< [6 Tuples and Dictionaries](6-TuplesDictionaries.ipynb) | [Contents](0-Contents.ipynb) | [8 NumPy](8-NumPy.ipynb) >

# 7. File I/O

#### 7.1 Introduction
In the previous chapters, we either defined our data directly in the code, asked the user for data input, or generated it using functions. However, in many cases, we need to read data from external sources, such as files. 

A file is a collection of data stored on a disk. Files can be text files, which contain human-readable text (coded as ASCII or Unicode), or binary files, which contain data in a format that is not human-readable. 

#### 7.2 File location

When you open a file, you need to specify the file location. The file location can be either an absolute path or a relative path:

* An **absolute path** specifies the location of a file from the root directory.
* A **relative path** specifies the location of a file relative to the current working directory. 

For example, if you have a file called `example.txt` in the current working directory, you can open it using the relative path `'example.txt'`. If you have a file called `example.txt` in a directory called `files` in the current working directory, you can open it using the relative path `'files/example.txt'`.

In what follows, we assume that all files are in the `files` directory. This means that you can open a file called `example.txt` using the relative path `'files/example.txt'`.


#### 7.3 The `os` module

The `os` module provides a way of using operating system dependent functionality. The `os` module provides a way to interact with the file system. 

The `os` module provides several functions to work with files and directories. Here are some of the most commonly used functions:

* `os.getcwd()`: returns the current working directory.
* `os.chdir(path)`: changes the current working directory to `path`.
* `os.listdir(path)`: returns a list of all files and directories in the directory specified by `path`.
* `os.mkdir(path)`: creates a new directory with the name `path`.

Run the code cells below to see how these functions work.


In [None]:
import os

# Get the current working directory
print(os.getcwd())

In [None]:
# Change the current working directory
os.chdir('files')

# Get the current working directory
print(os.getcwd())

In [None]:
# List all files and directories in the current working directory
print(os.listdir())


Note that since we changed the current working directory to the `files` directory, the content of this directory is listed.

In [None]:
# Create a new directory
os.mkdir('new_directory')

Note that since we changed the current working directory to the `files` directory, the new directory `new_dir` is created in the `files` directory.

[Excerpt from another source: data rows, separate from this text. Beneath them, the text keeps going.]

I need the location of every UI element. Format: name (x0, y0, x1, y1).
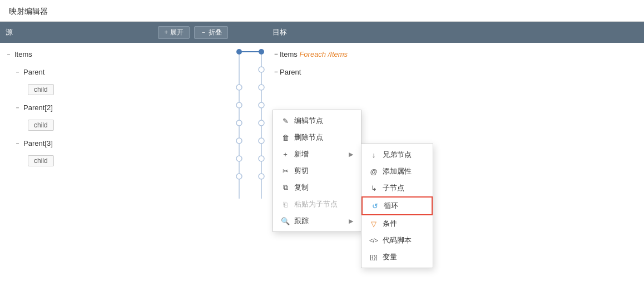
sibling-icon: ↓ (369, 151, 378, 159)
submenu-loop[interactable]: ↺ 循环 (361, 196, 433, 215)
condition-icon: ▽ (369, 220, 378, 228)
submenu-code-script[interactable]: </> 代码脚本 (361, 232, 433, 249)
svg-point-4 (236, 85, 242, 90)
collapse-button[interactable]: － 折叠 (194, 26, 228, 39)
items-toggle[interactable]: － (6, 50, 14, 58)
page-title: 映射编辑器 (0, 0, 644, 22)
target-items-row: － Items Foreach /Items (267, 45, 644, 63)
target-items-toggle[interactable]: － (273, 49, 280, 59)
svg-point-9 (236, 174, 242, 179)
add-arrow-icon: ▶ (349, 151, 353, 158)
svg-point-12 (259, 85, 264, 90)
source-parent2-row: － Parent[2] (0, 98, 234, 116)
submenu-code-script-label: 代码脚本 (383, 235, 412, 245)
submenu-condition-label: 条件 (383, 219, 397, 229)
menu-copy-label: 复制 (294, 182, 309, 193)
target-label: 目标 (273, 28, 287, 36)
submenu-child-node[interactable]: ↳ 子节点 (361, 180, 433, 196)
expand-button[interactable]: + 展开 (158, 26, 189, 39)
menu-paste-child: ⎗ 粘贴为子节点 (273, 196, 361, 213)
source-parent1-label: Parent (23, 68, 44, 76)
menu-copy[interactable]: ⧉ 复制 (273, 179, 361, 196)
code-script-icon: </> (369, 237, 378, 244)
menu-paste-child-label: 粘贴为子节点 (294, 199, 338, 209)
edit-icon: ✎ (281, 117, 290, 125)
svg-point-6 (236, 120, 242, 126)
add-submenu: ↓ 兄弟节点 @ 添加属性 ↳ 子节点 ↺ 循环 (361, 144, 433, 268)
track-icon: 🔍 (281, 217, 290, 225)
connectors-svg (234, 43, 267, 295)
svg-point-8 (236, 156, 242, 161)
variable-icon: [{}] (369, 254, 378, 260)
svg-point-17 (259, 174, 264, 179)
source-child2-row: child (0, 116, 234, 134)
source-child3-row: child (0, 152, 234, 170)
source-parent1-row: － Parent (0, 63, 234, 81)
menu-cut-label: 剪切 (294, 166, 309, 176)
cut-icon: ✂ (281, 167, 290, 175)
target-parent1-row: － Parent (267, 63, 644, 81)
copy-icon: ⧉ (281, 183, 290, 192)
target-parent1-toggle[interactable]: － (273, 67, 280, 77)
submenu-attr[interactable]: @ 添加属性 (361, 163, 433, 180)
source-child1-box: child (28, 84, 54, 95)
source-child3-box: child (28, 155, 54, 166)
source-panel: － Items － Parent child － Parent[2] child (0, 43, 234, 295)
attr-icon: @ (369, 167, 378, 176)
source-items-label: Items (14, 50, 32, 58)
target-foreach-label: Foreach /Items (299, 50, 348, 58)
parent2-toggle[interactable]: － (14, 103, 23, 112)
paste-child-icon: ⎗ (281, 200, 290, 209)
submenu-sibling[interactable]: ↓ 兄弟节点 (361, 146, 433, 163)
menu-track-label: 跟踪 (294, 216, 309, 226)
menu-cut[interactable]: ✂ 剪切 (273, 162, 361, 179)
context-menu: ✎ 编辑节点 🗑 删除节点 + 新增 ▶ ↓ 兄弟节点 @ (273, 110, 361, 232)
submenu-loop-label: 循环 (384, 201, 398, 211)
submenu-sibling-label: 兄弟节点 (383, 150, 412, 160)
loop-icon: ↺ (370, 202, 379, 210)
source-parent2-label: Parent[2] (23, 103, 53, 112)
track-arrow-icon: ▶ (349, 218, 353, 225)
menu-add[interactable]: + 新增 ▶ ↓ 兄弟节点 @ 添加属性 ↳ 子节点 (273, 146, 361, 162)
svg-point-10 (259, 49, 264, 55)
child-node-icon: ↳ (369, 184, 378, 193)
target-parent1-label: Parent (280, 68, 301, 76)
add-icon: + (281, 150, 290, 159)
svg-point-7 (236, 138, 242, 144)
menu-add-label: 新增 (294, 149, 309, 159)
target-items-label: Items (280, 50, 299, 58)
submenu-condition[interactable]: ▽ 条件 (361, 215, 433, 232)
source-items-row: － Items (0, 45, 234, 63)
svg-point-3 (236, 49, 242, 55)
delete-icon: 🗑 (281, 134, 290, 142)
parent3-toggle[interactable]: － (14, 139, 23, 147)
svg-point-11 (259, 67, 264, 72)
svg-point-5 (236, 102, 242, 108)
menu-delete-label: 删除节点 (294, 132, 323, 142)
parent1-toggle[interactable]: － (14, 68, 23, 76)
submenu-variable[interactable]: [{}] 变量 (361, 249, 433, 265)
submenu-attr-label: 添加属性 (383, 166, 412, 176)
menu-delete[interactable]: 🗑 删除节点 (273, 129, 361, 146)
source-parent3-label: Parent[3] (23, 139, 53, 147)
svg-point-14 (259, 120, 264, 126)
svg-point-16 (259, 156, 264, 161)
svg-point-15 (259, 138, 264, 144)
submenu-child-node-label: 子节点 (383, 183, 404, 193)
svg-point-13 (259, 102, 264, 108)
menu-edit-label: 编辑节点 (294, 116, 323, 126)
menu-edit[interactable]: ✎ 编辑节点 (273, 112, 361, 129)
source-child2-box: child (28, 120, 54, 131)
source-label: 源 (6, 27, 153, 37)
source-parent3-row: － Parent[3] (0, 134, 234, 152)
source-child1-row: child (0, 81, 234, 98)
menu-track[interactable]: 🔍 跟踪 ▶ (273, 213, 361, 229)
submenu-variable-label: 变量 (383, 252, 397, 262)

Execute the code cell below to change the current working directory back to the original directory. This is important because the rest of the code in this notebook assumes that the current working directory is the original directory.


In [None]:
os.chdir("..")

# Get the current working directory
print(os.getcwd())

The `..` between the parentheses is a special path that refers to the parent directory of the current working directory. This is useful when you want **to move up one directory level**. 

#### 7.4 Reading text files

Reading data from a text files goes as follows:
* open the file with the `open()` function
* read the data using the `read()`, `readline()`, or `readlines()` functions
* close the file with the `close()` function

You can open a file using the `open()` function. The `open()` function takes two arguments:
* the name of the file you want to open and
* the mode in which you want to open the file. The mode can be 
    * `'r'` for reading (default),
    * `'w'` for writing, or
    * `'a'` for appending. 

The `open()` function returns a file object, which you can use to read or write data to the file. Python has several functions to read data from a file:
* `read()`: read the entire content of the file as a single string
* `readline()`: read one line of the file
* `readlines()`: read all lines of the file and store them in a list

To close the file, you can use the function `close()`.

#### A First example

Consider the file `data.txt` in the `files` directory. The file contains 5 lines of data. The following code reads the entire content of the file into a list: 

```python
    f = open("files/data.txt", "r") # "r" is optional
    data = f.readlines()
    f.close()
    print(data)
```

Run the code in the cell below:

In [None]:
f = open("files/data.txt", "r")
data = f.readlines()
f.close()
print(data)

**Important notes** 
* Each element of the list corresponds to a line of the file.
* The newline character `\n` is included in each element of the list. To get rid of the newline character, you can use the `strip()` function. The `strip()` function removes leading and trailing whitespaces (including the newline character) from a string.
* The values in the file are read (interpreted) as strings. If you want to convert the values to numbers (to perform calculations), you need to use the `int()` or `float()` functions.

The following code reads the entire content of the file into a list and converts the values to floating-point numbers:

```python
    f = open("files/data.txt", "r")
    data = f.readlines()
    f.close()
    for i in range(len(data)):
        data[i] = float(data[i].strip())
    print(data)
```

Run the code in the cell below:

In [None]:
f = open("files/data.txt", "r")
data = f.readlines()
f.close()
for i in range(len(data)):
    data[i] = float(data[i].strip())
print(data)

#### A Second example
The file `names.txt` in the folder `files` contains a list of names, one per line. The following code reads the entire content of the file into a list and removes the newline character:

```python
    f = open("files/names.txt", "r")
    names = f.readlines()
    f.close()
    for i in range(len(names)):
        names[i] = names[i].strip()
    print(names)
```

Run the code in the cell below:

In [None]:
f = open("files/names.txt", "r")
names = f.readlines()
f.close()
for i in range(len(names)):
    names[i] = names[i].strip()
print(names)

#### 7.5 Processing file content

In many cases, you need to process the content of a file:
* You may need to remove the newline character.
* You may need to split the content of a file into words or numbers, or a combination of both.
* You may need to convert (part of) the content of a file to a different format.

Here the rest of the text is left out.